Let's say we assign a random prime number to each of the 26 alphabets. Then we scan the file. Whenever we find a word, we calculate its hash value(formula based on the positon & the value of the alphabets making the word). If we find this value in the hash table, then we know for sure that we are not encountering it for the first time and we increment its key value. And maintain a array of maximum 10. But If we encounter a new hash , then we store the file pointer for that hash value, and initialize the key to 0.

I think this is a typical application of counting sort since the sum of occurrences of each word is equal to the total number of words. A hash table with a counting sort should do the job in a time proportional to the number of words.

You could make a time/space tradeoff and go O(n^2) for time and O(1) for (memory) space by counting how many times a word occurs each time you encounter it in a linear pass of the data. If the count is above the top 10 found so far, then keep the word and the count, otherwise ignore it.

Says building a Hash and sorting the values is best. I'm inclined to agree. http://www.allinterview.com/showanswers/56657.html

Here is a Bash implementation that does something similar...I think http://www.commandlinefu.com/commands/view/5994/computes-the-most-frequent-used-words-of-a-text-file

Depending on the size of the input data, it may or may not be a good idea to keep a HashMap. Say for instance, our hash-map is too big to fit into main memory. This can cause a very high number of memory transfers as most hash-map implementations need random access and would not be very good on the cache.

In such cases sorting the input data would be a better solution.

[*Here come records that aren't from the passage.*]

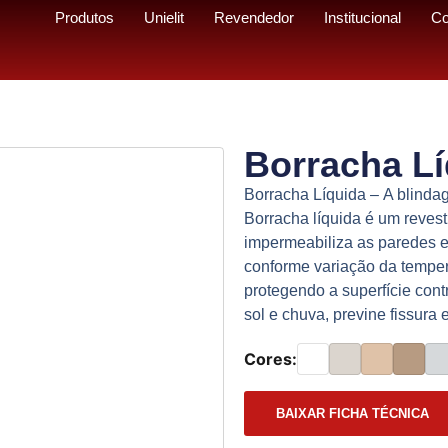
Produtos
Unielit
Revendedor
Institucional
Co
Borracha Lí
Borracha Líquida –
A blinda
Borracha líquida é um revest
impermeabiliza as paredes e
conforme variação da tempera
protegendo a superfície contr
sol e chuva, previne fissura
Cores:
BAIXAR FICHA TÉCNICA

Cycle through the string of words and store each in a dictionary(using python) and number of times they occur as the value.

If the word list will not fit in memory, you can split the file until it will. Generate a histogram of each part (either sequentially or in parallel), and merge the results (the details of which may be a bit fiddly if you want guaranteed correctness for all inputs, but should not compromise the O(n) effort, or the O(n/k) time for k tasks).

A Radix tree or one of it's variations will generally allow you to save storage space by collapsing common sequences.
Building it will take O(nk) - where k is "the maximum length of all strings in the set".

step 1 : If the file is very large and can't be sorted in memory you can split it into chunks that can be sorted in memory.

step 2 : For each sorted chunk compute sorted pairs of (words, nr_occurrence), at his point you can renounce to the chunks because you need only the sorted pairs.

step 3 : Iterate over the chunks and sort the chunks and always keep the top ten appearances.

Example:

Step 1:

a b a ab abb a a b b c c ab ab

split into :

chunk 1: a b a ab
chunk 2: abb a a b b
chunk 3: c c ab ab

Step 2:

chunk 1: a2, b1, ab1 chunk 2: a2, b2, abb1
chunk 3: c2, ab2

Step 3(merge the chunks and keep the top ten appearances):

a4 b3 ab3 c2 abb1

    int k = 0;
    int n = i;
    int j;
    string[] stringList = h.Split(" ".ToCharArray(),
                                  StringSplitOptions.RemoveEmptyEntries);
    int m = stringList.Count();
    for (j = 0; j < m; j++)
    {
        int c = 0;
        for (k = 0; k < m; k++)
        {
            if (string.Compare(stringList[j], stringList[k]) == 0)
            {
                c = c + 1;
            }
        }
    }

Not the most efficient CPU-wise, and UGLY, but it took only 2 minutes to bang out:

perl -lane '$h{$_}++ for @F; END{for $w (sort {$h{$b}<=>$h{$a}} keys %h) {print "$h{$w}\t$w"}}' file | head

Loop over each line with -n
Split each line into @F words with -a
Each $_ word increments hash %h
Once the END of file has been reached,
sort the hash by the frequency
Print the frequency $h{$w} and the word $w
Use bash head to stop at 10 lines

Using the text of this web page as input:

121     the
77      a
48      in
46      to
44      of
39      at
33      is
30      vote
29      and
25      you

I benchmarked this solution vs the top-rated shell solution (ben jackson) on a 3.3GB text file with 580,000,000 words.
Perl 5.22 completed in 171 seconds, while the shell solution completed in 474 seconds.